9. Commitment to the growth of people: Servant leaders believe in the intrinsic value of people and care deeply about the personal and professional growth of each member of their team. Therefore, they are deeply committed to the growth of each employee within their company.
10. Building community: According to Greenleaf, the shift from local communities to large institutions was the primary shaper of human lives, one that diminished the sense of community that people once had. Therefore, a servant leader brings people together for a common purpose, and creates a sense of belonging to something bigger than each individual.
Pros and Cons of Servant Leadership
Check out a few of the pros and cons of being a servant leader:
First, the Pros:
- All decisions are made keeping in mind the best interests of everyone working for the company, including the leadership team and all employees.
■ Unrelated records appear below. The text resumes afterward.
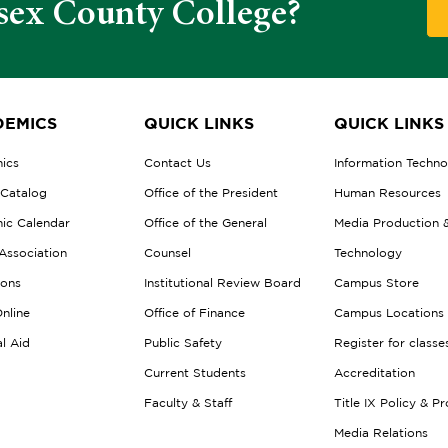
sex County College?
EMICS
QUICK LINKS
QUICK LINKS
ics
Contact Us
Information Techn
 Catalog
Office of the President
Human Resources
ic Calendar
Office of the General
Media Production 
Association
Counsel
Technology
ions
Institutional Review Board
Campus Store
nline
Office of Finance
Campus Locations
al Aid
Public Safety
Register for classe
Current Students
Accreditation
Faculty & Staff
Title IX Policy & P
Media Relations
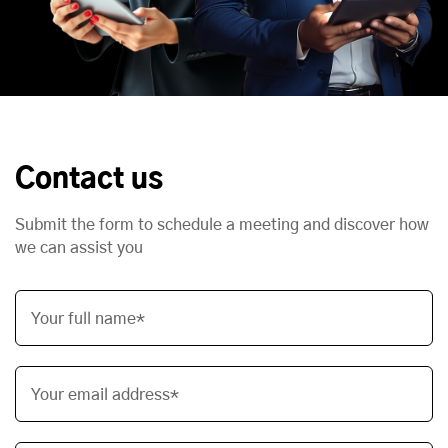
Contact us
Submit the form to schedule a meeting and discover how
we can assist you
Your full name*
Your email address*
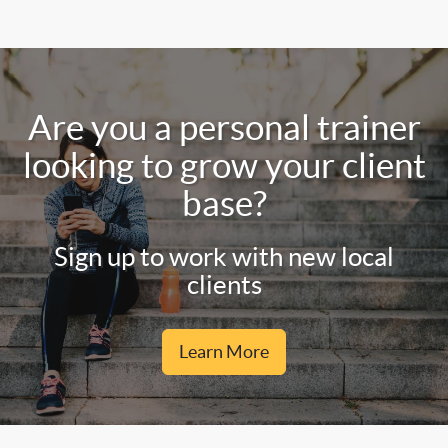
Are you a personal trainer
looking to grow your client
base?
Sign up to work with new local
clients
Learn More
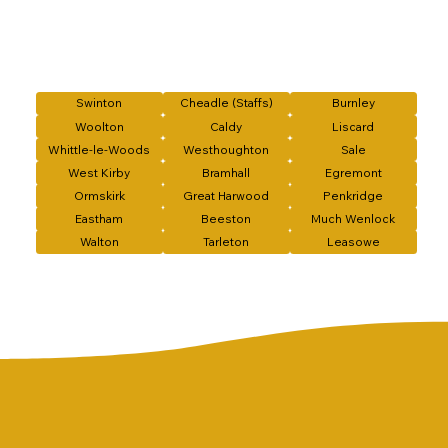
Swinton
Cheadle (Staffs)
Burnley
Woolton
Caldy
Liscard
Whittle-le-Woods
Westhoughton
Sale
West Kirby
Bramhall
Egremont
Ormskirk
Great Harwood
Penkridge
Eastham
Beeston
Much Wenlock
Walton
Tarleton
Leasowe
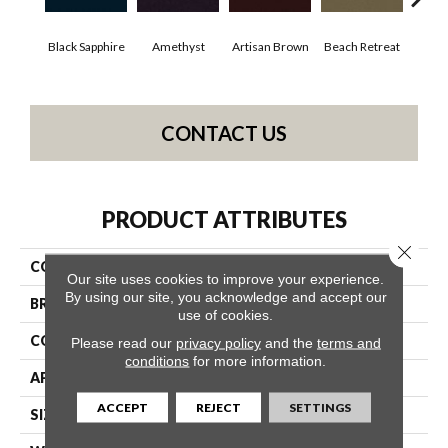
Black Sapphire
Amethyst
Artisan Brown
Beach Retreat
Blo
CONTACT US
PRODUCT ATTRIBUTES
Close 
COLLECTION
Emphatic 30
Our site uses cookies to improve your experience.
By using our site, you acknowledge and accept our
BRAND
Philadelphia Commercial
use of cookies.
CONSTRUCTION
Cut Pile
Please read our
privacy policy
and the
terms and
conditions
for more information.
APPLICATION
Commercial
ACCEPT
REJECT
SETTINGS
SIZE
12 Ft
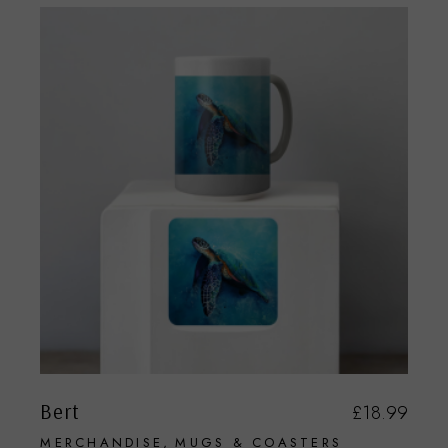
Bert
£
18.99
MERCHANDISE
MUGS & COASTERS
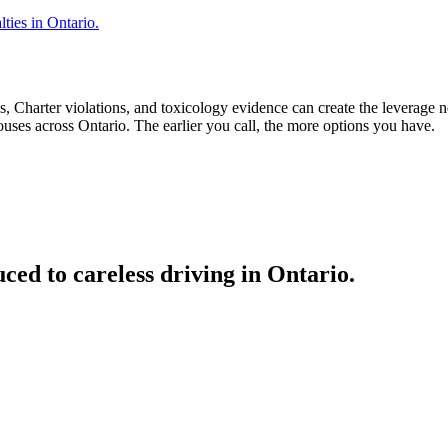
ties in Ontario.
, Charter violations, and toxicology evidence can create the leverage 
uses across Ontario. The earlier you call, the more options you have.
ed to careless driving in Ontario.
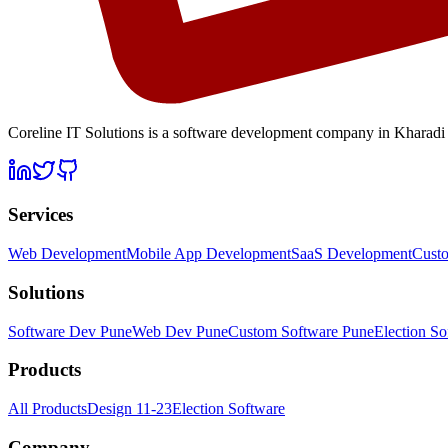
Coreline IT Solutions is a
software development company in Kharadi
Services
Web Development
Mobile App Development
SaaS Development
Cust
Solutions
Software Dev Pune
Web Dev Pune
Custom Software Pune
Election So
Products
All Products
Design 11-23
Election Software
Company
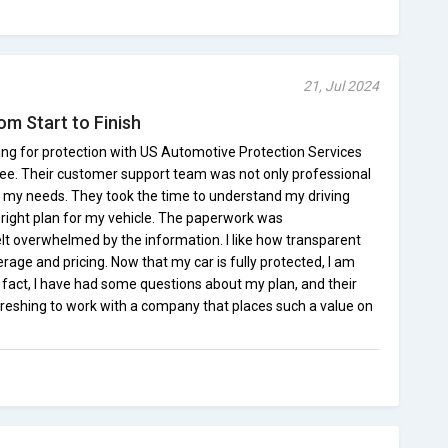
21, Jul 2024
om Start to Finish
ing for protection with US Automotive Protection Services
ee. Their customer support team was not only professional
to my needs. They took the time to understand my driving
 right plan for my vehicle. The paperwork was
elt overwhelmed by the information. I like how transparent
age and pricing. Now that my car is fully protected, I am
 fact, I have had some questions about my plan, and their
efreshing to work with a company that places such a value on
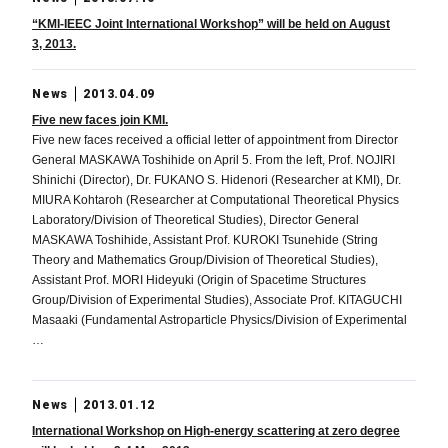
“KMI-IEEC Joint International Workshop” will be held on August
3, 2013.
News
2013.04.09
Five new faces join KMI.
Five new faces received a official letter of appointment from Director
General MASKAWA Toshihide on April 5. From the left, Prof. NOJIRI
Shinichi (Director), Dr. FUKANO S. Hidenori (Researcher at KMI), Dr.
MIURA Kohtaroh (Researcher at Computational Theoretical Physics
Laboratory/Division of Theoretical Studies), Director General
MASKAWA Toshihide, Assistant Prof. KUROKI Tsunehide (String
Theory and Mathematics Group/Division of Theoretical Studies),
Assistant Prof. MORI Hideyuki (Origin of Spacetime Structures
Group/Division of Experimental Studies), Associate Prof. KITAGUCHI
Masaaki (Fundamental Astroparticle Physics/Division of Experimental
…
News
2013.01.12
International Workshop on High-energy scattering at zero degree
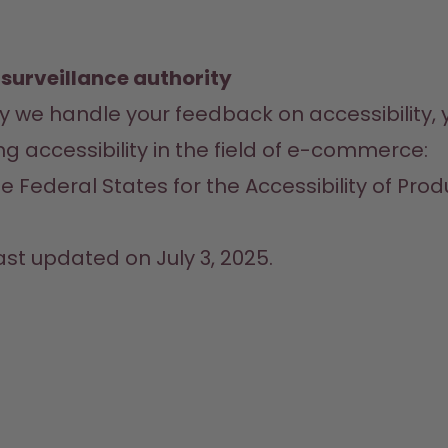
 surveillance authority
way we handle your feedback on accessibility,
ng accessibility in the field of e-commerce:
e Federal States for the Accessibility of Prod
ast updated on July 3, 2025.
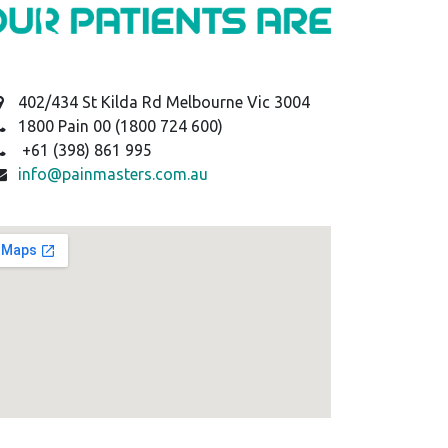
402/434 St Kilda Rd Melbourne Vic 3004
1800 Pain 00 (1800 724 600)
+61 (398) 861 995
info@painmasters.com.au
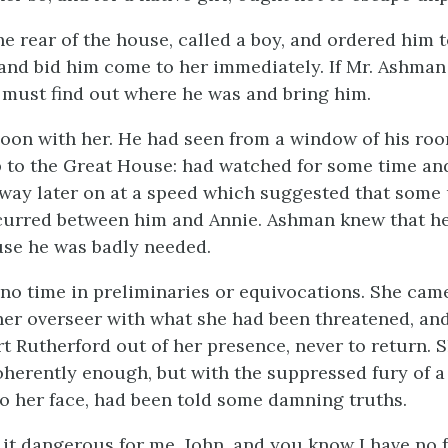
he rear of the house, called a boy, and ordered him t
and bid him come to her immediately. If Mr. Ashman
must find out where he was and bring him.
on with her. He had seen from a window of his roo
 to the Great House: had watched for some time an
way later on at a speed which suggested that some
curred between him and Annie. Ashman knew that h
use he was badly needed.
no time in preliminaries or equivocations. She came
 her overseer with what she had been threatened, a
t Rutherford out of her presence, never to return. 
oherently enough, but with the suppressed fury of 
 her face, had been told some damning truths.
it dangerous for me, John, and you know I have no f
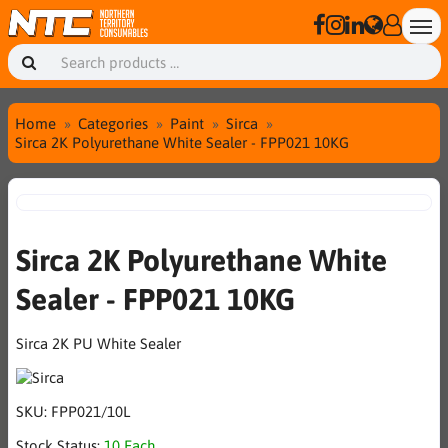
Home
Categories
Paint
Sirca
Sirca 2K Polyurethane White Sealer - FPP021 10KG
Sirca 2K Polyurethane White
Sealer - FPP021 10KG
Sirca 2K PU White Sealer
SKU:
FPP021/10L
Stock Status:
10 Each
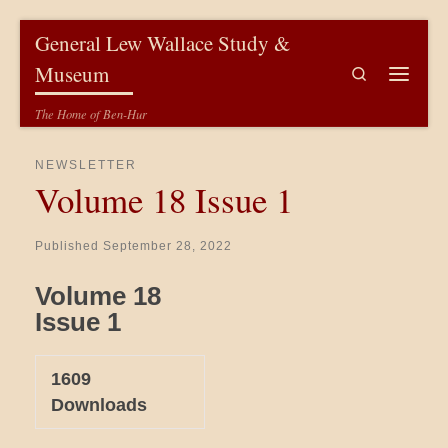
Skip to content
General Lew Wallace Study &
Museum
Search
Menu
The Home of Ben-Hur
NEWSLETTER
Volume 18 Issue 1
Published
September 28, 2022
Volume 18
Issue 1
1609
Downloads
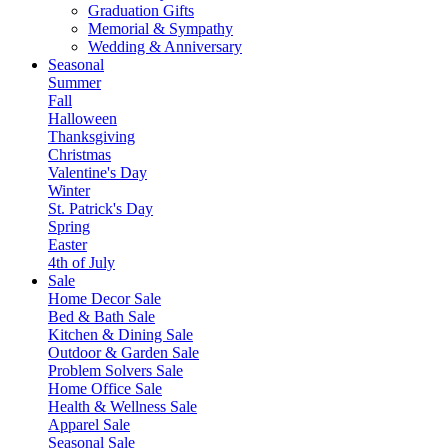
Graduation Gifts
Memorial & Sympathy
Wedding & Anniversary
Seasonal
Summer
Fall
Halloween
Thanksgiving
Christmas
Valentine's Day
Winter
St. Patrick's Day
Spring
Easter
4th of July
Sale
Home Decor Sale
Bed & Bath Sale
Kitchen & Dining Sale
Outdoor & Garden Sale
Problem Solvers Sale
Home Office Sale
Health & Wellness Sale
Apparel Sale
Seasonal Sale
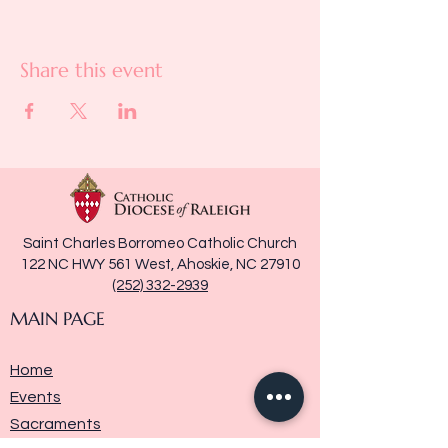
Share this event
Saint Charles Borromeo Catholic Church
122 NC HWY 561 West, Ahoskie, NC 27910
(252) 332-2939
MAIN PAGE
Home
Events
Sacraments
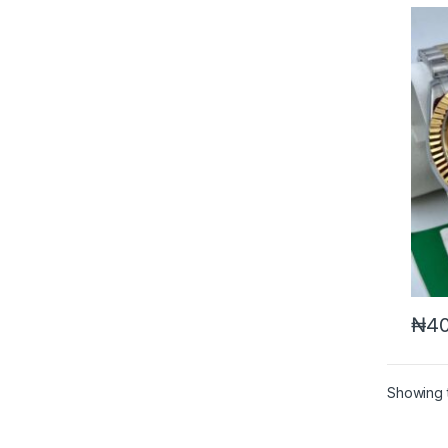
₦
40
Showing t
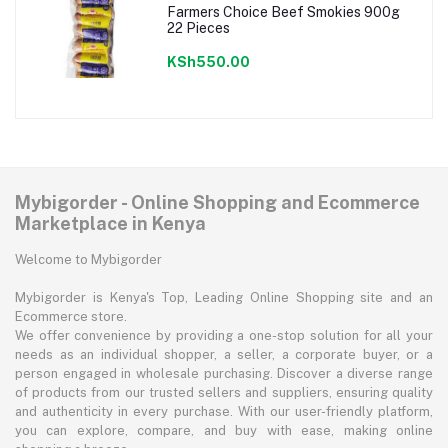
Farmers Choice Beef Smokies 900g
22 Pieces
KSh550.00
Mybigorder - Online Shopping and Ecommerce
Marketplace in Kenya
Welcome to Mybigorder
Mybigorder is Kenya's Top, Leading Online Shopping site and an
Ecommerce store.
We offer convenience by providing a one-stop solution for all your
needs as an individual shopper, a seller, a corporate buyer, or a
person engaged in wholesale purchasing. Discover a diverse range
of products from our trusted sellers and suppliers, ensuring quality
and authenticity in every purchase. With our user-friendly platform,
you can explore, compare, and buy with ease, making online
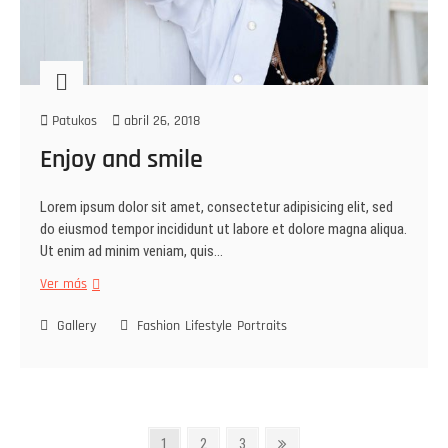
Patukos
abril 26, 2018
Enjoy and smile
Lorem ipsum dolor sit amet, consectetur adipisicing elit, sed
do eiusmod tempor incididunt ut labore et dolore magna aliqua.
Ut enim ad minim veniam, quis…
Ver más
Gallery
Fashion
Lifestyle
Portraits
1
2
3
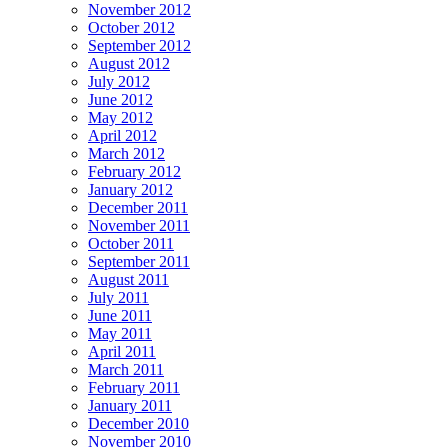
November 2012
October 2012
September 2012
August 2012
July 2012
June 2012
May 2012
April 2012
March 2012
February 2012
January 2012
December 2011
November 2011
October 2011
September 2011
August 2011
July 2011
June 2011
May 2011
April 2011
March 2011
February 2011
January 2011
December 2010
November 2010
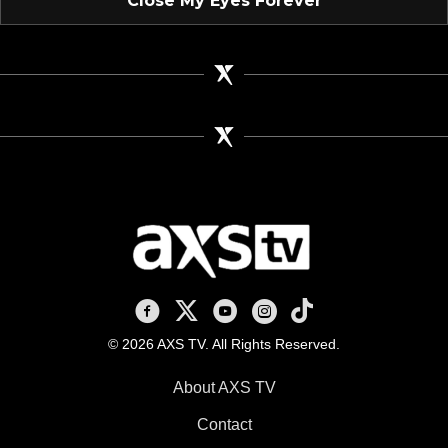
"Close My Eyes Forever"
AXS TV on Facebook
AXS TV on X
AXS TV on Youtube
AXS TV on Instagram
AXS TV on TikTok
© 2026 AXS TV. All Rights Reserved.
About AXS TV
Contact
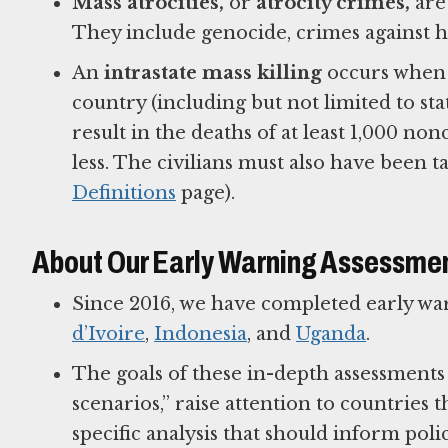
Mass atrocities,
or
atrocity crimes,
are 
They include genocide, crimes against h
An
intrastate mass killing
occurs when 
country (including but not limited to sta
result in the deaths of at least 1,000 no
less. The civilians must also have been t
Definitions
page).
About Our Early Warning Assessme
Since 2016, we have completed early wa
d’Ivoire
,
Indonesia
, and
Uganda
.
The goals of these in-depth assessments a
scenarios,” raise attention to countries t
specific analysis that should inform pol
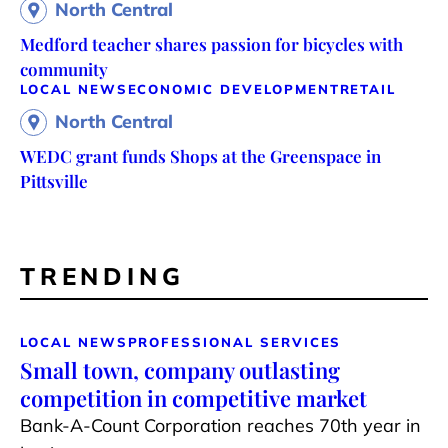
North Central
Medford teacher shares passion for bicycles with
community
LOCAL NEWS
ECONOMIC DEVELOPMENT
RETAIL
North Central
WEDC grant funds Shops at the Greenspace in
Pittsville
TRENDING
LOCAL NEWS
PROFESSIONAL SERVICES
Small town, company outlasting
competition in competitive market
Bank-A-Count Corporation reaches 70th year in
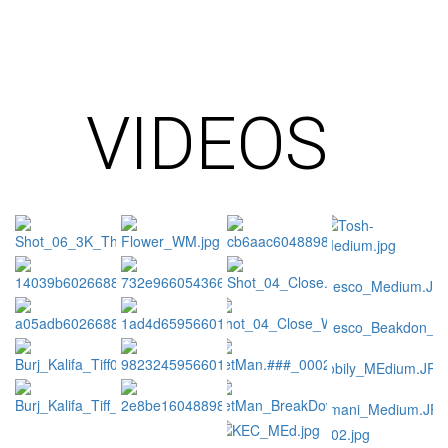
VIDEOS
- Servant leadership encourages empathy, which allows servant leaders to refuse requests if they don’t benefit everyone in the organization for some reason.
- A servant leadership environment encourages everyone to work together for their mutual benefit. This creates diversity within the workplace and helps everyone look at different perspectives.
- Servant leadership serves the customer by prioritizing the organization over the leader’s own needs.
Now, the Cons:
- Decisions take longer to be made. Taking everyone’s perspective into consideration slows down the implementation process and may even cost revenue losses.
- Servant leadership is not the typical learned way of management for most executives. A company that wants to implement this type of culture/environment will most likely need to spend time and money retraining their personnel in how to think and behave this way.
- A servant leader is required to do what the staff asks of them, especially if it is for the benefit of the business. This can cause the leader to spend more time in a supporting role instead of a leadership one.
Brands Embodying Servant Leadership
Adam Grant, a management professor at the Wharton School of Business, wrote in his book Give and Take that, according to research, servant leaders are more productive and more highly regarded by employees. Here are some examples of servant leadership in business:
FedEx: Founded in 1971 by Fred Smith, the U.S. delivery company FedEx developed a servant leadership culture, allowing the business to thrive and grow accordingly. The firm’s philosophy of “People-Service-Profit” works because it has been embedded into every decision that the company has made. CEO Fred Smith believes, “When people are placed first, they will provide the highest possible service, and profits will follow.”
The Container Store: A specialty retailer of storage and organizational products in the U.S., The Container Store nurtures an employee-first culture built around its Foundation Principles. These principles were formalized in 1988 by Chairman Kip Tindell together with all Houston store staff members.
Starbucks: As exemplified by founder Howard Schultz, the overall culture of social responsibility that drives Starbucks is deeply rooted in the concept of servant leadership. After setting up the company, Schultz wanted its culture to reflect the ideology of “Employee First” — he believed that it’s the employees, not the products, which make Starbucks what it is.
Chick-fil-A: Truett Cathy founded Chick-fil-A on the principles of servant leadership even before the concept was formally identified — the servant leadership model continues to be the foundation for management to this day.
Chick-fil-A abides by three guiding principles for sustaining its culture. First, the company recruits talent based on character, competency and chemistry. Second, it nurtures staff members by always telling the truth. Third, it shares the culture with its partners and guests.